Minggu, 11 Oktober 2015

Tambang dan Sawah

Dapatkah pertanian hidup berdampingan dengan tambang? Jawaban dari pertanyaan ini sedang dinanti Komari (70), warga kampung Kalan, Kelurahan Makroman, Kecamatan Sambutan, Kota Samarinda, Kalimantan Timur. Meski, sebagian sudah terjawab dalam tujuh tahun terakhir.

Sejak penambangan batu bara masuk ke kampungnya tahun 2008, dan menempati lokasi yang lebih tinggi (sumber air), ia tak bisa lagi menikmati aliran air dari gunung Lampu yang telah disulap menjadi areal penambangan.

Lahannya yang sekira dua hektare, kini hanya mengandalkan air hujan dan itikad baik dari perusahaan tambang untuk mengalirkan (memompa) air di galian bekas tambang batu bara.

"Kualitasnya, ya jauh kalau dibanding sumber air dari gunung waktu itu.
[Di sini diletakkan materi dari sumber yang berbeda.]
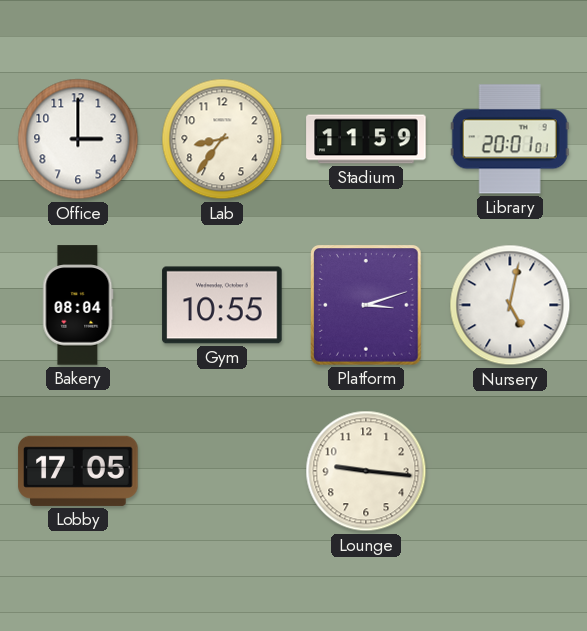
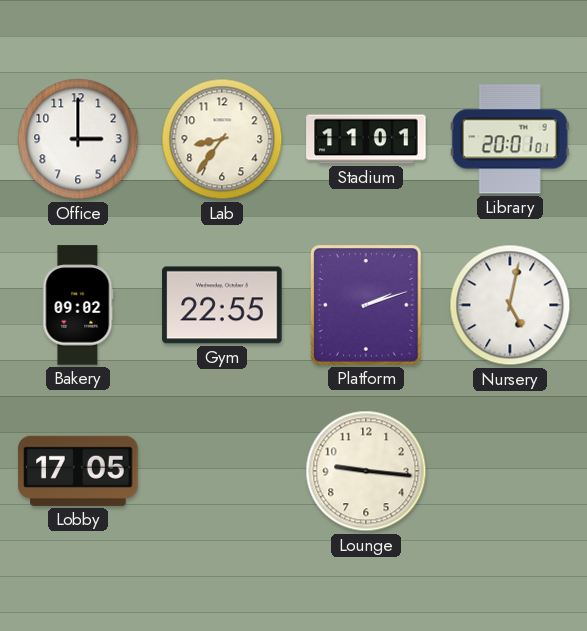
Stadium: 11:59 -> 11:01
Bakery: 08:04 -> 09:02
Gym: 10:55 -> 22:55
Platform: 3:12 -> 2:12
Kan masih banyak pohon yang menyaring. Airnya jernih. Kami mandi, minum, masak ya dari situ," kata bapak 10 anak yang datang ke Samarinda sejak 1974 ini.

Ia sendiri tak tahu apa dampak air bekas tambang pada tanaman padinya yang kurang dari satu hektare itu bila dikonsumsi. Sisa lahan yang lain, ia tanami pisang, rambutan, terong, atau cempedak.

Selain air, Komari juga menghadapi endapan lumpur yang turun dari areal tambang karena tak ada lagi vegetasi yang menyaring. Bila kering, lumpur dari kawasan tambang ini lebih keras dari lumpur biasa.

"Dulu satu hektare itu kira-kira bisa 40 karung. Kalau sekarang hanya 20 karung. Apalagi kalau kemarau panjang seperti ini," pungkasnya.

Kini, air bekas tambang juga digunakan keluarganya untuk mandi. Untuk minum dan memasak, mereka harus pergi mengambil di sumber air yang masih tersisa di sela-sela bukit yang masih memiliki pepohonan.

Karena kawasan hutan di pegunungan Lampu telah tumpas, Komari dan puluhan petani lain di Makroman yang masih memiliki sawah seratusan hektare, juga menghadapi konflik dengan beruk (Macaca Nemestrina) yang menginvasi lahan dan merusak tanaman mereka.

Di tempat lain, barangkali ada praktik penambangan yang bisa hidup berdampingan dengan pertanian. Tapi tampaknya tidak bagi Komari dan para petani di Makroman, Samarinda.